Determining biogeographical patterns of arbuscular mycorrhizal fungi in Australia
In a collaboration that grew out of my Humboldt Fellowship in Australia, Dr Frew and I are working together toward identifying the mechanisms that plants use to filter mycorrhizal fungi by using trait data collected on spores and fungal mycelia.
Dr. Adam Frew
Western Sydney University
Hawkesbury Institute for the Environment
Technical Co-Lead
Advancing fungal dispersal ecology through traits and data harmonization
Principal Investigator: Professor Bala Chaudhary Dartmouth College, USA
As part of this US$20 million project funded by the National Science Foundation (NSF, USA), I will assist in data analysis and training for project members, who are working to harmonize fungal dispersal trait data with DNA sequence-based taxon occurrence data to test trait-based predictions regarding the dispersal capabilities of fungi across spatial scales.
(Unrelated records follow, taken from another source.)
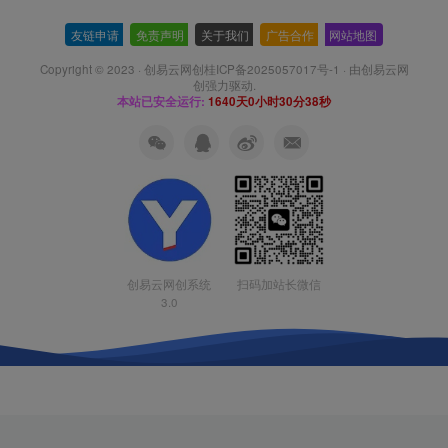
友链申请
-
免责声明
-
关于我们
-
广告合作
-
网站地图
Copyright © 2023 ·
创易云网创桂ICP备2025057017号-1
· 由
创易云网
创
强力驱动.
本站已安全运行:
1640天0小时30分38秒
扫码加站长微信
创易云网创系统
3.0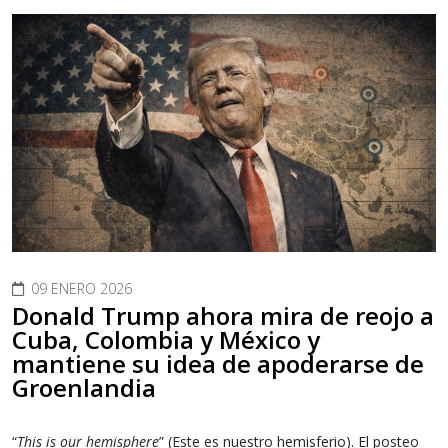
09 ENERO 2026
Donald Trump ahora mira de reojo a
Cuba, Colombia y México y
mantiene su idea de apoderarse de
Groenlandia
“
This is our hemisphere
” (Este es nuestro hemisferio). El posteo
This project will also assess the potential for fungal dispersal to buffer against the range shifts that are predicted to occur with global climate change. The work from this project will contribute to our understanding of global functional biodiversity and ecosystem function, and to help predict plant and human fungal disease outbreaks.
Collaborating Partner
Community assembly processes for fungi
Collaborators:
Professor Otso Ovaskainen
Dr. Nerea Abrego
University of Jyväskylä (Finland)
In this collaboration, Professor Ovaskainen, a leading expert on statistical ecology, and Dr. Abrego, a leading expert in using traits to understand community assembly processes of fungi, are working together on a data-synthesis project to determine what drives functional changes in fungal communities along urban gradients. We apply AI techniques to images in order to characterize biodiversity and use statistical techniques to analyze these functional changes.
Collaborating Partner
Understanding the role of spore traits in fungal interactions
Collaborators:
Professor Jeff Powell Western Sydney University Sydney, Australia
Professor Will Cornwell
University of New South Wales
Sydney, Australia
In this collaboration, we are working to link fungal traits to ecosystem processes using phylogenetic comparative approaches. From this collaboration, I have learned and continue to learn state-of-the art techniques to efficiently measure carbon respiration and biomass content as well as state-of-the-art methods for phylogenetic comparative analysis used in plants and animals.